Officially known as “Saint Ann of the Four Rivers of Cuenca,” it’s not surprising that the city sits amidst four rivers. The most visible of the four, the Rio Tomebamba, runs through Cuenca’s colonial heart, separating it from several newer residential areas to the south. The historic district’s compactness, grid-like layout, and numerous readily identifiable monuments make it easy to navigate. There are quaint B&B’s, fine hotels, and inexpensive hostels peppered throughout city center, as well as good cafes, bars, and eateries and nearly all are within walking distance of the main sites.

 

Cuenca’s nearly limitless sightseeing opportunities begin with the two cathedrals on either side of the main plaza, Parque Abdón Calderón. The beautiful rose window and celestial blue domes of the New Cathedral (Catedral de la Inmaculada) dominate the skyline while the bell tower of the Old Cathedral (El Sagrario), built in 1557, radiates a more subtle charm. Not far from the plaza, there are half a dozen other worthwhile sites, including Las Conceptas, a fortress-like complex that occupies an entire block and houses a working monastery and a museum displaying centuries’ worth of religious artifacts and artwork, and the Museo del Banco Central, which contains a permanent collection of black and white photographs of 19th and early 20th century Cuenca, as well as displays of art and archeological pieces.

 

Those searching for signs of indigenous cultures in Cuenca won’t find much in plain sight because even though Cuenca’s story began long before the arrival of the Spanish—it was originally a Cañari settlement called Guapondeleg believed to have been founded around 500 AD—little evidence of its pre-Colombian past survived the Spanish Conquest.
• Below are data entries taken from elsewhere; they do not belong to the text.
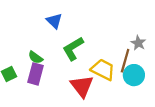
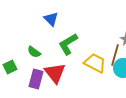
purple rectangle: (35, 74) -> (36, 79), moved
red triangle: (82, 86) -> (55, 73), moved

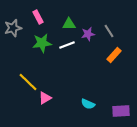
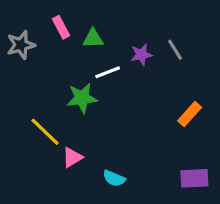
green triangle: (69, 24) -> (93, 39), moved
green star: (42, 43) -> (82, 98), moved
orange rectangle: (114, 55) -> (190, 114), moved
cyan semicircle: (88, 104) -> (114, 178), moved

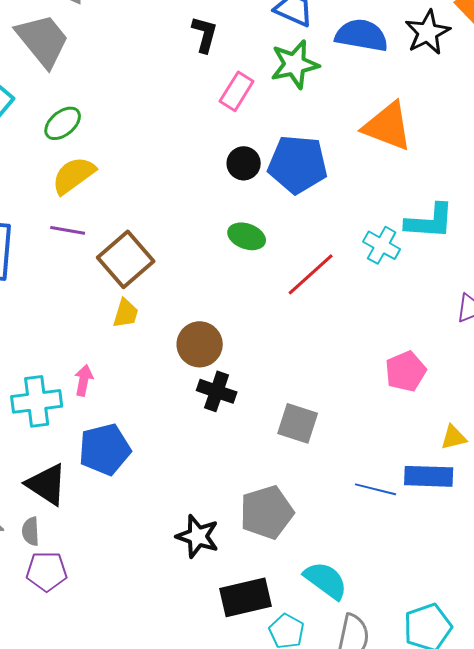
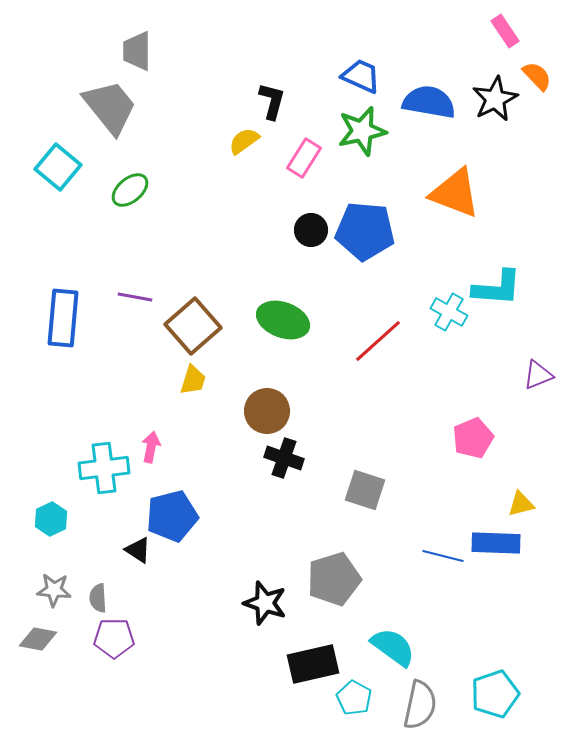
yellow semicircle: (74, 175) -> (244, 141), moved, size x0.7
green ellipse: (247, 236) -> (283, 320), moved, size x1.4
black triangle: (47, 484) -> (138, 550), moved, size x0.6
Nevertheless, those interested in indigenous cultures will not be disappointed by the Museo de las Culturas Aborígenes, which displays a private collection of 5,000 archeological pieces representing over 20 pre-Columbian cultures of Ecuador. Also, some Inca walls and stonework may be found along Calle Larga, Avenida Todos los Santos, and along the river, although they don’t compare to Ingapirca, Ecuador’s most important Inca ruin, which is located about 70 kilometers north of Cuenca on the Pan-American Highway.

 

In addition to being the cultural Mecca of Ecuador, which recently earned it the honor of being listed as a UNESCO World Heritage Trust site, Cuenca has become a favorite destination among international travelers because it provides easy access to some of Ecuador’s best protected areas, El Cajas and Podocarpus National Parks, and it’s a painless three-hour drive from Guayaquil and the southern Ecuadorian coast. If you’ve only time to visit one place in the Ecuadorian Andes, it should be Cuenca.